Basically, if you look at what you’re getting, it tends to be the analog extended basic (plus HBO) tier. There’s no reason you couldn’t distribute a digital/HD signal but I doubt most places want to spend the money.
Sometimes they even set the TVs to stretch 4:3 content to fill the entire screen. And they give you some crappy remote that just has number buttons and the volume control so that you can’t get rid of the distortion. :rolleyes:
Have you been to an electronics store recently? The absolute cheapest television I can buy off of Best Buy’s website costs $100 and is 720p and 15 inches. For $200 I can get 24 inches.
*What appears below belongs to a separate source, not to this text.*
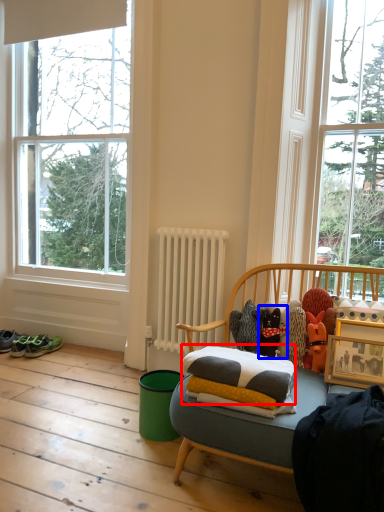 Question: Which object is further to the camera taking this photo, pillow (highlighted by a red box) or toy (highlighted by a blue box)?

Choices:
 (A) pillow
 (B) toy

Answer: (B)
You couldn’t buy a standard definition TV if you wanted to.
This is just a bit of an informed guess, but most hotels seem to have custom video distribution networks. They deal with their own video on demand, checkout/billing, ads and distribution of local, cable and premium channels.
I’d bet tha most of these networks went into place before the HD and digital switchover and would be a massive investment to upgrade. Until they write off current systems and the economy improves, you may see little change.
Perhaps someone in the hotel biz will wander by with a more informed answer.
I’ve seen some decent TVs in hotel rooms lately, but the available content depends on how cheap the management is.
I have a tangential gripe: what bugs me is the absence of in-room or onscreen channel/program listings (including HBO guides with the wrong time zones). Oh, and even worse are the remotes with only UP-DOWN channel controls.
This is pretty much it. Going to HDTVs was no extra expense to the hotels since they are the same price of a standard def nowdays (if you can even find a standard def). Paying for HD programming however is an extra expense (an ongoing expense) that would cost the hotels more.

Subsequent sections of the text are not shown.